+++ Data to use

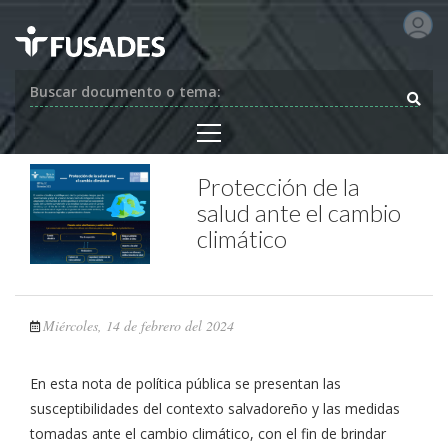
Buscar documento o tema:
Protección de la
salud ante el cambio
climático
Miércoles, 14 de febrero del 2024
En esta nota de política pública se presentan las
susceptibilidades del contexto salvadoreño y las medidas
tomadas ante el cambio climático, con el fin de brindar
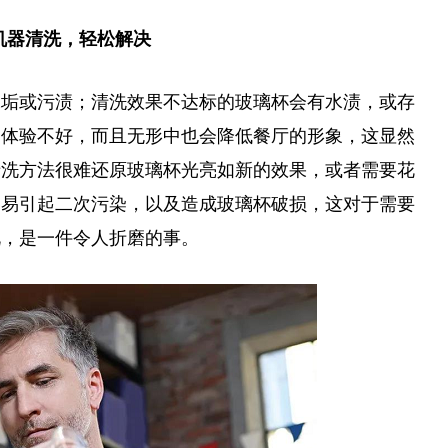
 机器清洗，轻松解决
水垢或污渍；清洗效果不达标的玻璃杯会有水渍，或存
户体验不好，而且无形中也会降低餐厅的形象，这显然
清洗方法很难还原玻璃杯光亮如新的效果，或者需要花
容易引起二次污染，以及造成玻璃杯破损，这对于需要
说，是一件令人折磨的事。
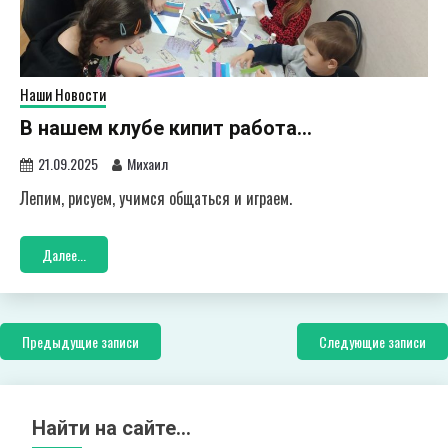
Наши Новости
В нашем клубе кипит работа…
21.09.2025
Михаил
Лепим, рисуем, учимся общаться и играем.
Далее...
Навигация
Предыдущие записи
Следующие записи
по
записям
Найти на сайте…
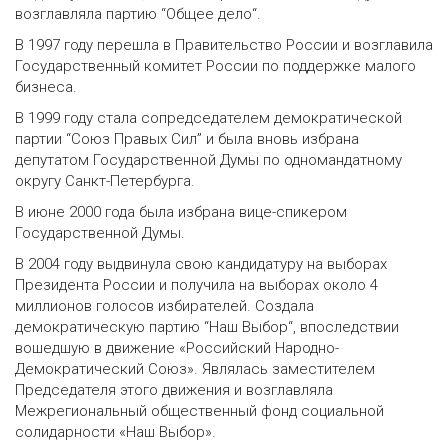
возглавляла партию “Общее дело“.
В 1997 году перешла в Правительство России и возглавила
Государственный комитет России по поддержке малого
бизнеса.
В 1999 году стала сопредседателем демократической
партии “Союз Правых Сил” и была вновь избрана
депутатом Государственной Думы по одномандатному
округу Санкт-Петербурга.
В июне 2000 года была избрана вице-спикером
Государственной Думы.
В 2004 году выдвинула свою кандидатуру на выборах
Президента России и получила на выборах около 4
миллионов голосов избирателей. Создала
демократическую партию “Наш Выбор“, впоследствии
вошедшую в движение «Российский Народно-
Демократический Союз». Являлась заместителем
Председателя этого движения и возглавляла
Межрегиональный общественный фонд социальной
солидарности «Наш Выбор».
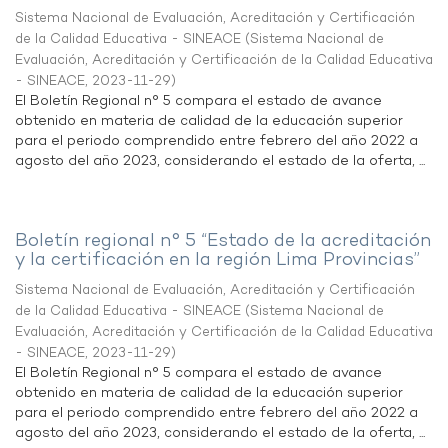
Sistema Nacional de Evaluación, Acreditación y Certificación
de la Calidad Educativa - SINEACE
(
Sistema Nacional de
Evaluación, Acreditación y Certificación de la Calidad Educativa
- SINEACE
,
2023-11-29
)
El Boletín Regional n° 5 compara el estado de avance
obtenido en materia de calidad de la educación superior
para el periodo comprendido entre febrero del año 2022 a
agosto del año 2023, considerando el estado de la oferta, ...
Boletín regional n° 5 “Estado de la acreditación
y la certificación en la región Lima Provincias”
Sistema Nacional de Evaluación, Acreditación y Certificación
de la Calidad Educativa - SINEACE
(
Sistema Nacional de
Evaluación, Acreditación y Certificación de la Calidad Educativa
- SINEACE
,
2023-11-29
)
El Boletín Regional n° 5 compara el estado de avance
obtenido en materia de calidad de la educación superior
para el periodo comprendido entre febrero del año 2022 a
agosto del año 2023, considerando el estado de la oferta, ...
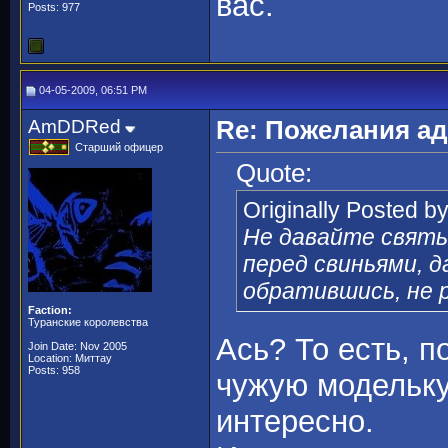
вас.
Posts: 977
04-05-2009, 06:51 PM
AmDDRed
Re: Пожелания а
Старший офицер
Quote:
Originally Posted b
Не давайте святы
перед свиньями, д
обратившись, не 
Faction:
Туранские королевства
Ась? То есть, п
Join Date: Nov 2005
Location: Миттау
Posts: 958
чужую модельку
интересно.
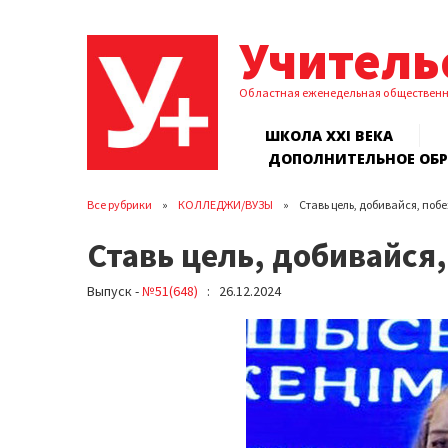
Учитель
Областная еженедельная обществен
ШКОЛА XXI ВЕКА
ДОПОЛНИТЕЛЬНОЕ ОБ
Все рубрики
КОЛЛЕДЖИ/ВУЗЫ
Ставь цель, добивайся, поб
Ставь цель, добивайся
Выпуск -
№51(648)
: 26.12.2024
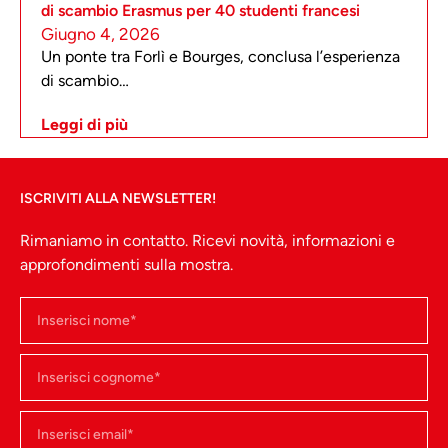
di scambio Erasmus per 40 studenti francesi
Giugno 4, 2026
Un ponte tra Forlì e Bourges, conclusa l’esperienza
di scambio…
Leggi di più
ISCRIVITI ALLA NEWSLETTER!
Rimaniamo in contatto. Ricevi novità, informazioni e
approfondimenti sulla mostra.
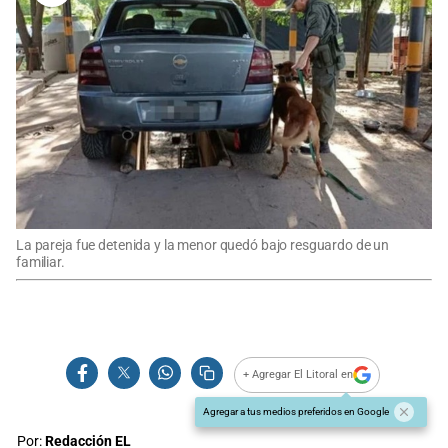
La pareja fue detenida y la menor quedó bajo resguardo de un
familiar.
+ Agregar El Litoral en
Agregar a tus medios preferidos en Google
Por:
Redacción EL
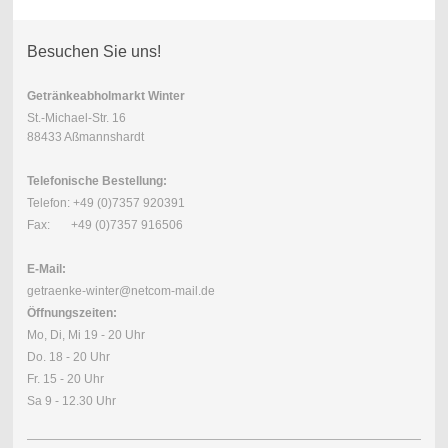
Besuchen Sie uns!
Getränkeabholmarkt Winter
St.-Michael-Str. 16
88433 Aßmannshardt
Telefonische Bestellung:
Telefon: +49 (0)7357 920391
Fax: +49 (0)7357 916506
E-Mail:
getraenke-winter@netcom-mail.de
Öffnungszeiten:
Mo, Di, Mi 19 - 20 Uhr
Do. 18 - 20 Uhr
Fr. 15 - 20 Uhr
Sa 9 - 12.30 Uhr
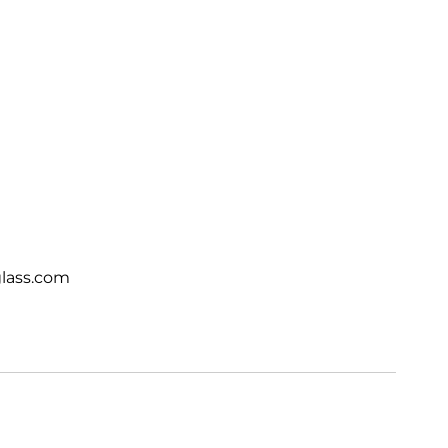
lass.com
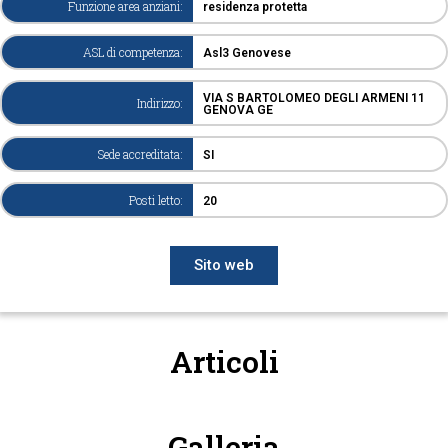
Funzione area anziani:
residenza protetta
ASL di competenza:
Asl3 Genovese
VIA S BARTOLOMEO DEGLI ARMENI 11
Indirizzo:
GENOVA GE
Sede accreditata:
SI
Posti letto:
20
Sito web
Articoli
Galleria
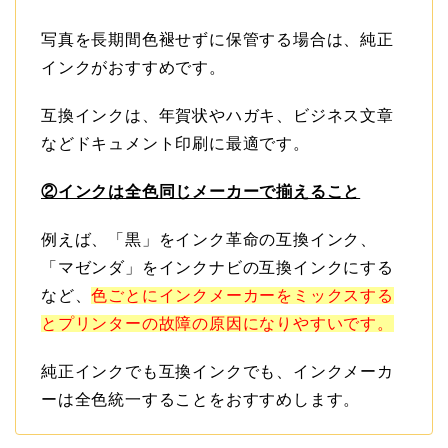
写真を長期間色褪せずに保管する場合は、純正
インクがおすすめです。
互換インクは、年賀状やハガキ、ビジネス文章
などドキュメント印刷に最適です。
②インクは全色同じメーカーで揃えること
例えば、「黒」をインク革命の互換インク、
「マゼンダ」をインクナビの互換インクにする
など、
色ごとにインクメーカーをミックスする
とプリンターの故障の原因になりやすいです。
純正インクでも互換インクでも、インクメーカ
ーは全色統一することをおすすめします。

++++++

→ **What this task involves**:
In the records above, find each line holding "была" and copy it.

→ **Reply to the task**:
партии “Союз Правых Сил” и была вновь избрана
В июне 2000 года была избрана вице-спикером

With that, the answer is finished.